* The task:
From the first line of the data below, repeat each line exactly until you reach the line with "Всі умови повернення"; include that line too.

::: Records provided :::

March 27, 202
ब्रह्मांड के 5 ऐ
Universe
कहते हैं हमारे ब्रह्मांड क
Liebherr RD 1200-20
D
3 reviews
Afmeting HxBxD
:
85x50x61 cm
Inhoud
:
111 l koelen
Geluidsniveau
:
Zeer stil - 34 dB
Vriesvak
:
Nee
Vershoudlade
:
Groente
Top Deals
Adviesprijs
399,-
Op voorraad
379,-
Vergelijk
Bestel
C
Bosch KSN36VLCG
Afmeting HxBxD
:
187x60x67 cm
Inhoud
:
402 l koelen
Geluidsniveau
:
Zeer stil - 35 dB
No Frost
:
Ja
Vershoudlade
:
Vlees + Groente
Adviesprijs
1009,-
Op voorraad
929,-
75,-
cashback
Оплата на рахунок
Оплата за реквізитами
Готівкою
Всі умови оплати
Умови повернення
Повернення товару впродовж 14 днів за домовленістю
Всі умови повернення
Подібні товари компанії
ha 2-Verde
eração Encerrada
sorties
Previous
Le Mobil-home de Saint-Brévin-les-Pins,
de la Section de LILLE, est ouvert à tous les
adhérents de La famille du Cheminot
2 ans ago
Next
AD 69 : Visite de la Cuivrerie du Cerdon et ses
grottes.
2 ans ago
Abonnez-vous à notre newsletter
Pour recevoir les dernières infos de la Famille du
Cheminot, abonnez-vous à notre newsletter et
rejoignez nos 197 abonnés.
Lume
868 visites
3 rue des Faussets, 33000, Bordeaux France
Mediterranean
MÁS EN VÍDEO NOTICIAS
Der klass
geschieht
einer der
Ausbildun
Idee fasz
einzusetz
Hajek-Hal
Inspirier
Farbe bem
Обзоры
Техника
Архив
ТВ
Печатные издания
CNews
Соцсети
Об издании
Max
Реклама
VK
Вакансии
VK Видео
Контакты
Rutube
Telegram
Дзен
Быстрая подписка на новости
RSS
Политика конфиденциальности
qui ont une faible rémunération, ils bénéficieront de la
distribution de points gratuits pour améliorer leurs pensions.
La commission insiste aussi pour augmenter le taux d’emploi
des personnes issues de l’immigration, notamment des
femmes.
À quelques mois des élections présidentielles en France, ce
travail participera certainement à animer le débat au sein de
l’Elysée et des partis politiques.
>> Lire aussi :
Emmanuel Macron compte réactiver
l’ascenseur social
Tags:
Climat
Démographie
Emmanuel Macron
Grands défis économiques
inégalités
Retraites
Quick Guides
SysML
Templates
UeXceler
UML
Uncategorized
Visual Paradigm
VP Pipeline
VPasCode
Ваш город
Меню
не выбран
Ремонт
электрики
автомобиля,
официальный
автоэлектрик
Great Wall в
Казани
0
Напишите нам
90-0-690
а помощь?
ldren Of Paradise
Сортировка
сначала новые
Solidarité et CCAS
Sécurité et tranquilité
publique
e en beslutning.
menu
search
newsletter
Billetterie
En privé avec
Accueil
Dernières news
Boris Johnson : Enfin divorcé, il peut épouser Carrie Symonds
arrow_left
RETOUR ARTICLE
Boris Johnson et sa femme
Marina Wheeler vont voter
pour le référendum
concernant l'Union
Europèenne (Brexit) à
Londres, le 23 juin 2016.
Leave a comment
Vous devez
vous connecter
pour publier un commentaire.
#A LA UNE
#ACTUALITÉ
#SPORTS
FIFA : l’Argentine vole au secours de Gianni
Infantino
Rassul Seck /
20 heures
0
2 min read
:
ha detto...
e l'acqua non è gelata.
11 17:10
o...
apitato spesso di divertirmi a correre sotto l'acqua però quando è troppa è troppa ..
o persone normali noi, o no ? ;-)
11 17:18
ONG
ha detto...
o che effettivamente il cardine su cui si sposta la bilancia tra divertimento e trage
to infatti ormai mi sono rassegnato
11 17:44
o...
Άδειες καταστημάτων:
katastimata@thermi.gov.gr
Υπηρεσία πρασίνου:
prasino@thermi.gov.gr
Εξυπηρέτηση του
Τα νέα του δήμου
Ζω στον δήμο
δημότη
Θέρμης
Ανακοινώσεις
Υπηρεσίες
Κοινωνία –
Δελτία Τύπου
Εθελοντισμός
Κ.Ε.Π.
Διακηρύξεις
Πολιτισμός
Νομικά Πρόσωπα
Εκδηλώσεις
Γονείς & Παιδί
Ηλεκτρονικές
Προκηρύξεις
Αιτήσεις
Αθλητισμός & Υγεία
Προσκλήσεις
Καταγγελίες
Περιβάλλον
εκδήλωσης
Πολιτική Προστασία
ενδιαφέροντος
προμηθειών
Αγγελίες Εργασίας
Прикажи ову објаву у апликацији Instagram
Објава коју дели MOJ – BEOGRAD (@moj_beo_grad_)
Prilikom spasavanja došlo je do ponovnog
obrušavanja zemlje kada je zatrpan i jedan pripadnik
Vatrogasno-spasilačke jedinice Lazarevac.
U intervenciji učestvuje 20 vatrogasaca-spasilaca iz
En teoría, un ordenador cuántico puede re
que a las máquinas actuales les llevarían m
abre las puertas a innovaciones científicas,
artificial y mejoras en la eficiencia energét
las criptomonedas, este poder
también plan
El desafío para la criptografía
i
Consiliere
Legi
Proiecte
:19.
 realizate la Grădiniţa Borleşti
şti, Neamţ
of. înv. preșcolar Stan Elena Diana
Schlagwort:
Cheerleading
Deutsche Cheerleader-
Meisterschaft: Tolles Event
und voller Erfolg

:::

* Answer box:
March 27, 202
ब्रह्मांड के 5 ऐ
Universe
कहते हैं हमारे ब्रह्मांड क
Liebherr RD 1200-20
D
3 reviews
Afmeting HxBxD
:
85x50x61 cm
Inhoud
:
111 l koelen
Geluidsniveau
:
Zeer stil - 34 dB
Vriesvak
:
Nee
Vershoudlade
:
Groente
Top Deals
Adviesprijs
399,-
Op voorraad
379,-
Vergelijk
Bestel
C
Bosch KSN36VLCG
Afmeting HxBxD
:
187x60x67 cm
Inhoud
:
402 l koelen
Geluidsniveau
:
Zeer stil - 35 dB
No Frost
:
Ja
Vershoudlade
:
Vlees + Groente
Adviesprijs
1009,-
Op voorraad
929,-
75,-
cashback
Оплата на рахунок
Оплата за реквізитами
Готівкою
Всі умови оплати
Умови повернення
Повернення товару впродовж 14 днів за домовленістю
Всі умови повернення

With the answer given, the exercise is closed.